To their surprise, the object revealed a faint but distinct tail similar to that of a comet. Initially, this was written off as a minor impact kicking up a debris cloud, but when the tail returned in 2002, when the supposed asteroid again returned to perihelion (the closest approach to the Sun), it once again displayed a tenuous tail. The “asteroid” was then given the designation of 133P/Elst-Pizarro. In 2005, two new asteroids were discovered to sport tails: P/2005 U1 and 118401. In 2008, yet another one of these odd objects was found (P/2008 R1). This new class of objects has been dubbed “Main Belt Comets (MBCs)”.
So where are these Objects coming from?
A previous article on Universe Today explored the possibility that these objects formed like other asteroids in the main belt. After all, each of the objects has an orbit consistent with other apparently normal asteroids. They have a similar distance at with they orbit the Sun, as well as similar eccentricities and inclinations of their orbit. So trying to explain these objects as having origins in the outer solar system that migrated just right into the asteroid belt seemed like little more than special pleading.
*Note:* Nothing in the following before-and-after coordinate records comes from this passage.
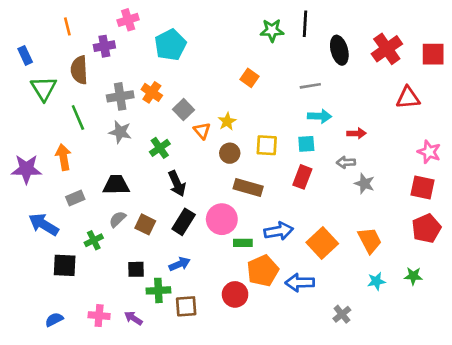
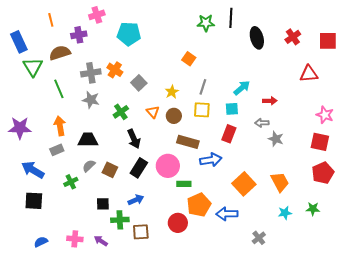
cyan pentagon: (170, 45) -> (129, 34), turned 30
red cross: (387, 49) -> (293, 37), size x0.7
blue rectangle: (25, 55) -> (19, 42), size x1.5
brown semicircle: (79, 70) -> (60, 53), turned 75
gray line: (310, 86) -> (203, 87), moved, turned -63
cyan arrow: (320, 116) -> (242, 88), turned -42
orange triangle: (202, 131) -> (153, 112), moved
orange arrow: (63, 157) -> (60, 126), moved
blue arrow: (279, 231) -> (211, 160), moved
black square: (65, 265) -> (34, 201), moved

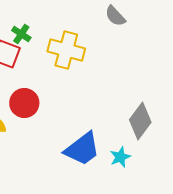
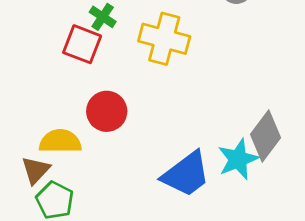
cyan star: (120, 157) -> (238, 159), moved, size x1.4

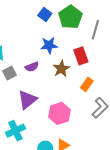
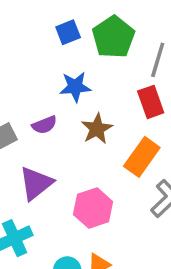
blue square: (45, 14) -> (68, 32), turned 32
red rectangle: (81, 56) -> (151, 102), moved
orange rectangle: (87, 84) -> (142, 157), size x1.5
Furthermore, a 2008 study by Schorghofer at the University of Hawaii predicted that, if such an icy body were to form, it would be able to avoid sublimation for several billion years if only it were covered with a few meters of dust and dirt thus negating the problems of these objects suffering an early death. (Keep in mind that, much like a melting snowball, the water will evaporate but the dirt won’t, so the dirt will pile up quickly on the surface making this entirely plausible!) However, if the ice were covered by such an amount of dust, it would take a collision to remove the dust and trigger the cometary appearance.
In a recent paper, Nader Haghighipour also at the University of Hawaii explores the viability of collisions to trigger this activation as well as the stability of the orbits of these objects to assess the expectation that they were formed at the same time as other asteroids in the main belt.
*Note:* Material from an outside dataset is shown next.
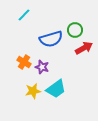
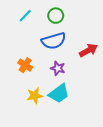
green circle: (75, 30) -> (56, 16), moved
purple star: (42, 67) -> (58, 68), moved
For the orbital range in which three of the MBCs lie, it was predicted that “on average, one m[eter]-sized object collides … every 40,000 years.” They stress this is an upper limit since their simulation did not include other, nearby asteroids which would likely deplete the number of available impactors.
When they explored the orbital stability of these objects, the discovered at least two of them were dynamically unstable and would eventually be ejected from their orbits on a timescale of 20 million years. As such, it would be unreasonable to expect such objects to have lasted for the nearly 5 billion year history of the solar system. Thus, an in-situ formation was ruled out. However, due to a similarity in orbital characteristics to a family of asteroids known as the Themis family, suggesting they may have resulted from the same break up of a larger body that created this group. This begs the question of whether or not more of these asteroids are secretly hiding water ice reservoirs and are just waiting for an impact to expose them.
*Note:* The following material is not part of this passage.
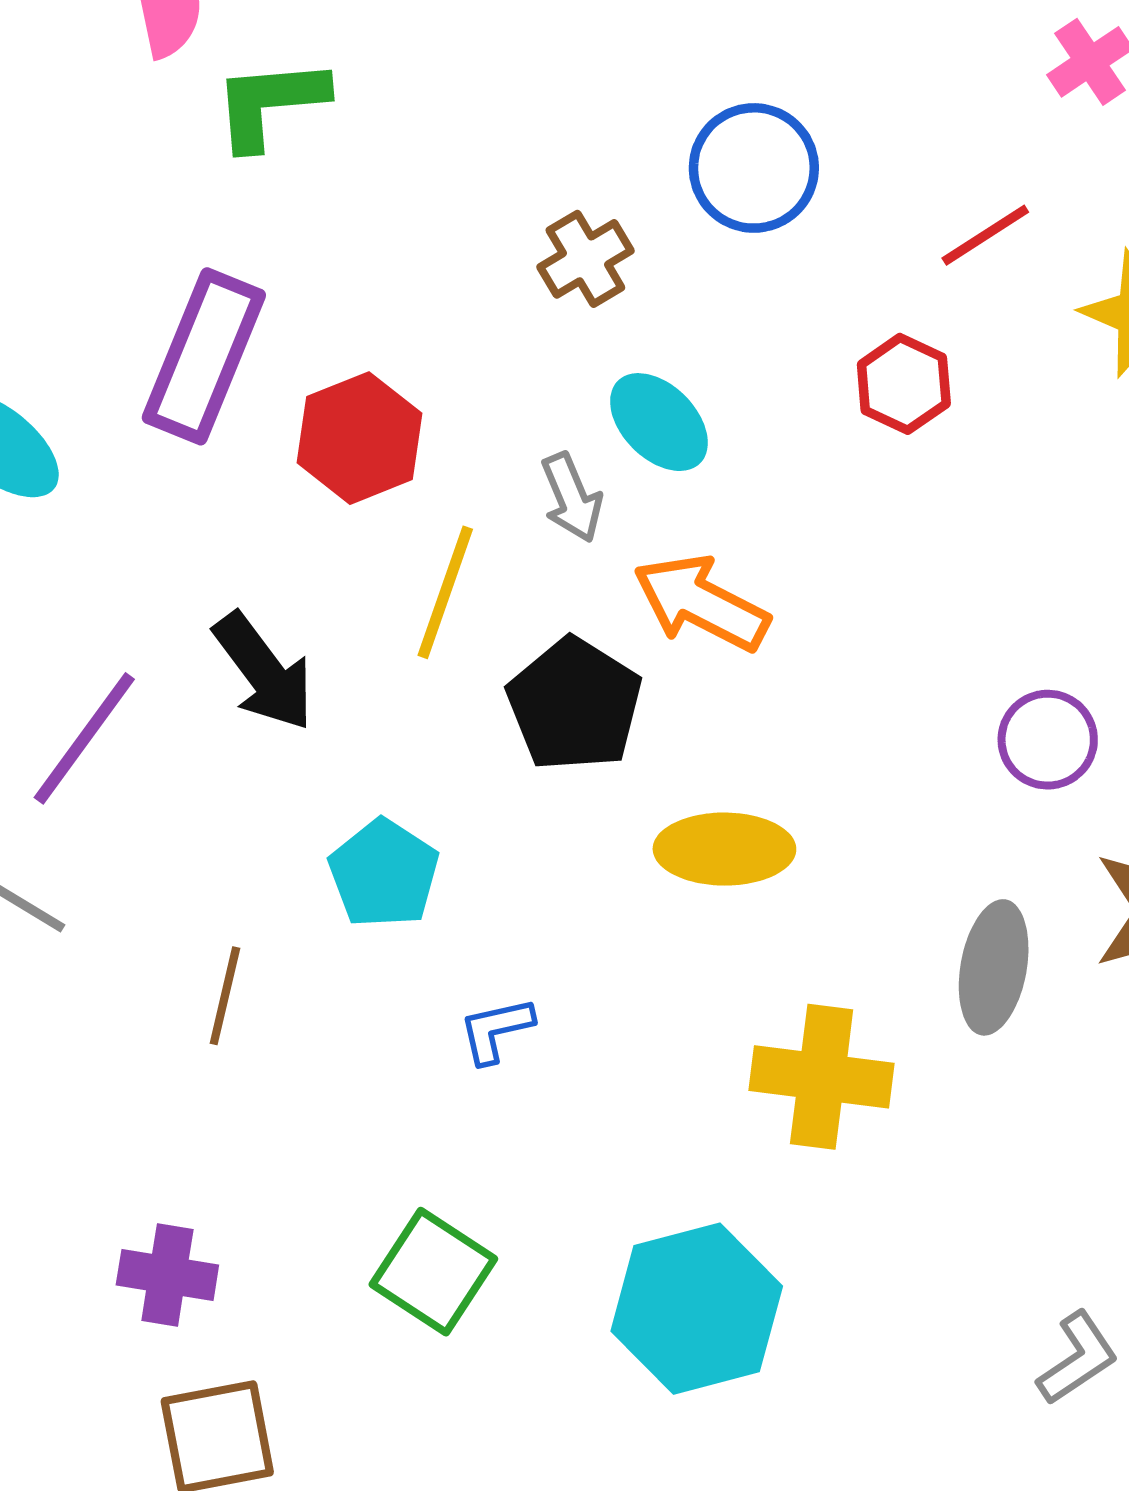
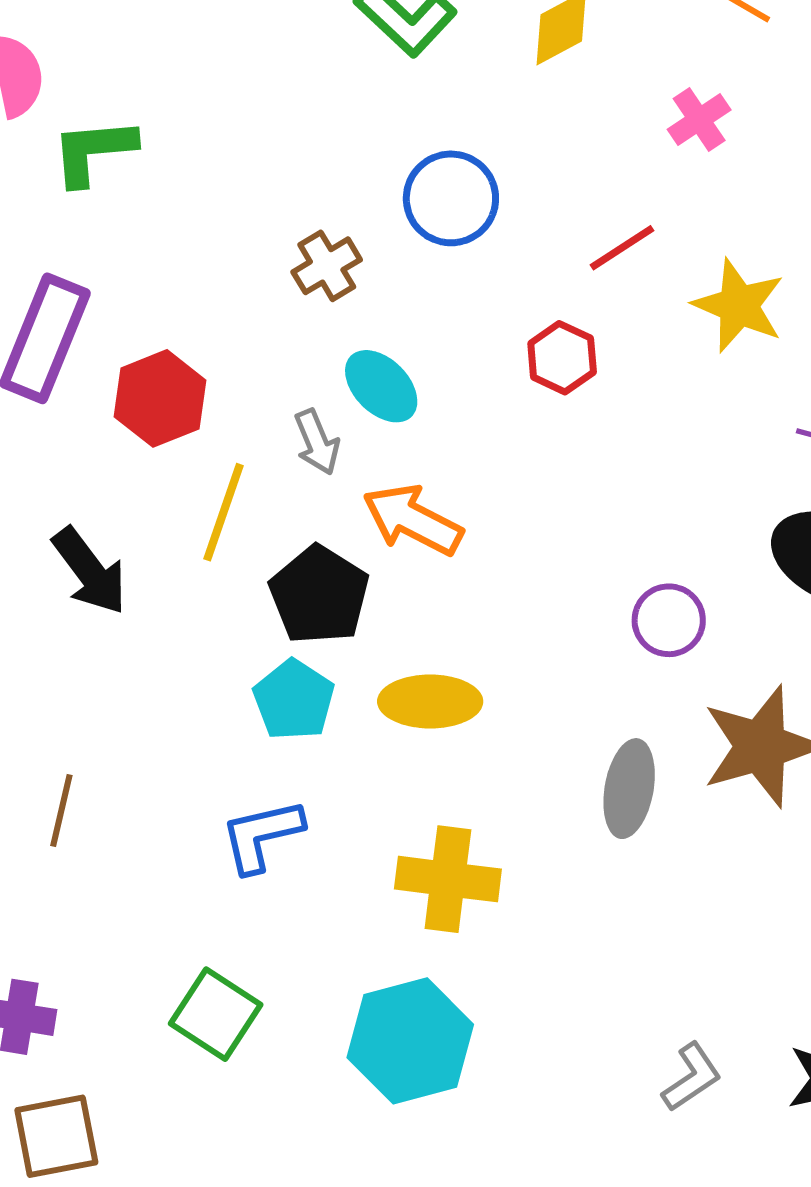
cyan pentagon: (384, 874) -> (294, 700), moved
blue L-shape: (496, 1030) -> (262, 835), size x1.5
yellow cross: (822, 1077) -> (448, 879), moved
Distinctly separate from this orbital family was P/2008 R1 which exists in an especially unstable orbit near one of the resonances from Jupiter. This suggests that this MBC was likely scattered to its present location, but from where remains to be determined.
So while such Main Belt Comets may not have formed simply as they are now, they are likely to be in orbits not far removed from their original formation. Also, this work supported the earlier notion that minor impacts could reliably expected to expose ice allowing for the cometary tails. Whether or not more asteroids have tails tucked between their legs will be the target of future exploration.